Last modified: 2017-06-01


Innovation, knowledge creation and learning process (learning process) is a process that takes place when new knowledge is created in accordance to the Theory U [1]. It allows us to learn from the future instead of learning from the past. Learning processes have mostly been studied through the cognitive and epistemological point of view, but there has been less interest in how the social factors can affect it. This is why the focus of this study have been on the team dynamics aspect of it, where the team dynamics are defined as behaviour relationships between members of the team. The research question I started with is 'What roles members take on during the knowledge creation process, and how does this affect it?'.

Data for this research has been collected during the university seminar on the innovation, knowledge creation and philosophy of science in the summer term of 2015, jointly held by University of Vienna and Vienna University of Technology. The students worked in the knowledge creation teams (KCTs) on a self-selected topic. They were using the process based on Theory U [1], with the aim of creating a prototype. The data had 17 students, grouped in 3 teams from 4 to 7 students. The individuals wrote 7 diary entries regarding the KCTs learning and group processes during different points of the seminar.

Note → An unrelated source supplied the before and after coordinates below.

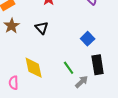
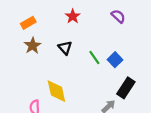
black rectangle: (98, 65) -> (126, 88), turned 42
green line: (69, 68) -> (94, 57), moved

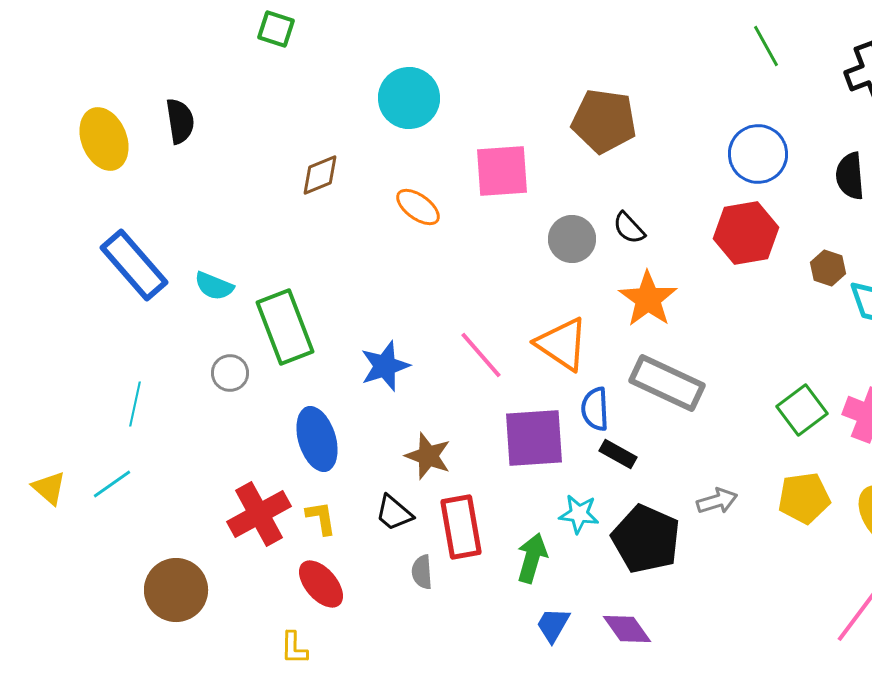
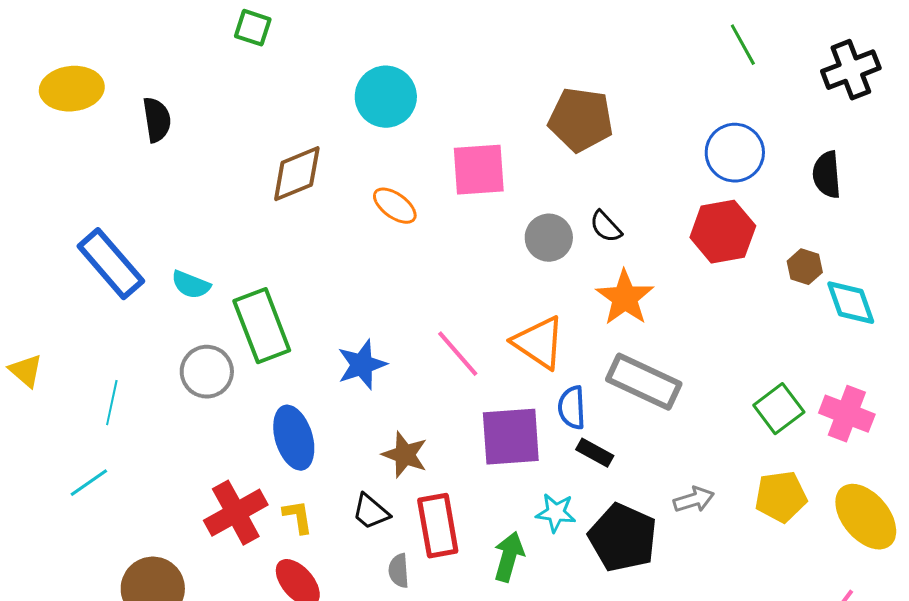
yellow ellipse: (104, 139) -> (72, 89), moved, turned -74
brown diamond: (320, 175) -> (297, 174), size x1.4
gray circle: (230, 373) -> (207, 372), size x1.4
yellow triangle: (49, 488) -> (26, 371), moved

This data is being analysed with the grounded theory methodology according to Charmaz [2]. Grounded theory is a qualitative method, used to construct new theories, which allows for a detailed view into the data and the underlying processes. Because of that, it is used to study phenomena, where all the variables that could have an effect were not yet identified, like in this case.

During the initial coding, I have noticed differences in how people in the same team perceived the team dynamics of their own group. These differences included noticing problems by some and claiming that the work is going without problems by others. Or the same situation can be perceived both as problematic, and as a relief.

In the following steps of research, there is going to be a deeper investigation into these differences. This could help us understand how the perception of the group dynamics can affect the learning process. This could have implications for understanding learning processes, especially in the university settings.

[1] C. O. Scharmer, Theory U. Leading from the future as it emerges. The social technology of presencing. Cambridge, MA: Society for Organizational Learning. 2007.
[2] K. Charmaz, Constructing grounded theory: A practical guide through qualitative analysis. London: Sage Publications, 2006.